Assignment: In the material below, the lines containing the word "conditions" are required; copy each of them.

Dataset:
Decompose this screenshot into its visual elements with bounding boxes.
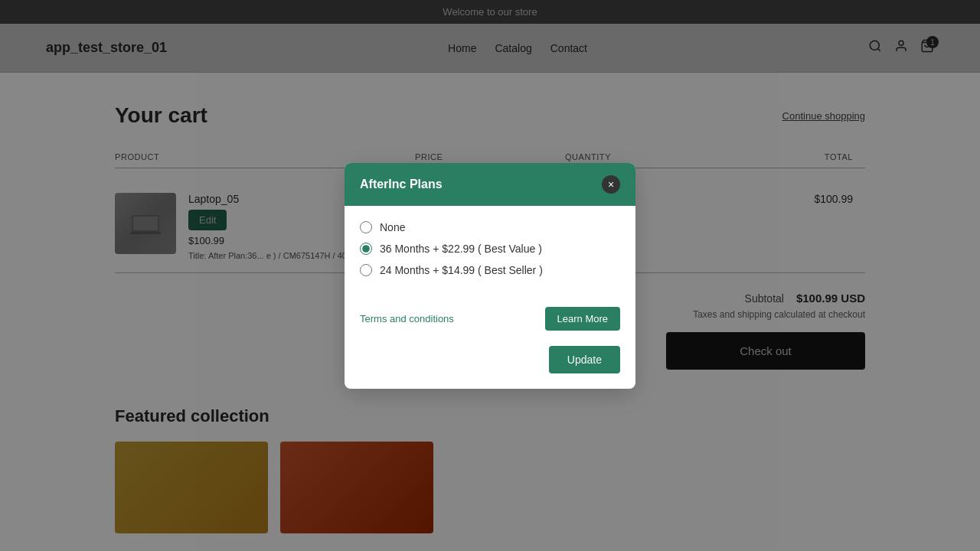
- plan-24months-label: 24 Months + $14.99 ( Best Seller ): [380, 264, 543, 276]
- update-button[interactable]: Update: [549, 346, 620, 373]
- plan-option-24months[interactable]: 24 Months + $14.99 ( Best Seller ): [360, 264, 620, 276]
- plan-36months-label: 36 Months + $22.99 ( Best Value ): [380, 243, 542, 255]
- plan-option-none[interactable]: None: [360, 221, 620, 233]
- terms-link[interactable]: Terms and conditions: [360, 313, 454, 324]
- modal-overlay[interactable]: AfterInc Plans × None 36 Months + $22.99…: [0, 0, 980, 551]
- plan-none-label: None: [380, 221, 405, 233]
- modal-title: AfterInc Plans: [360, 178, 443, 191]
- modal-body: None 36 Months + $22.99 ( Best Value ) 2…: [345, 206, 635, 307]
- plan-options: None 36 Months + $22.99 ( Best Value ) 2…: [360, 221, 620, 276]
- radio-24months[interactable]: [360, 264, 372, 276]
- modal-close-button[interactable]: ×: [602, 175, 620, 194]
- modal-header: AfterInc Plans ×: [345, 163, 635, 206]
- radio-none[interactable]: [360, 221, 372, 233]
- radio-36months[interactable]: [360, 243, 372, 255]
- update-btn-row: Update: [345, 346, 635, 389]
- modal-footer: Terms and conditions Learn More: [345, 307, 635, 346]
- afterinc-modal: AfterInc Plans × None 36 Months + $22.99…: [345, 163, 635, 389]
- learn-more-button[interactable]: Learn More: [545, 307, 620, 331]
- plan-option-36months[interactable]: 36 Months + $22.99 ( Best Value ): [360, 243, 620, 255]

Exercise response:
- terms-link[interactable]: Terms and conditions: [360, 313, 454, 324]
- modal-footer: Terms and conditions Learn More: [345, 307, 635, 346]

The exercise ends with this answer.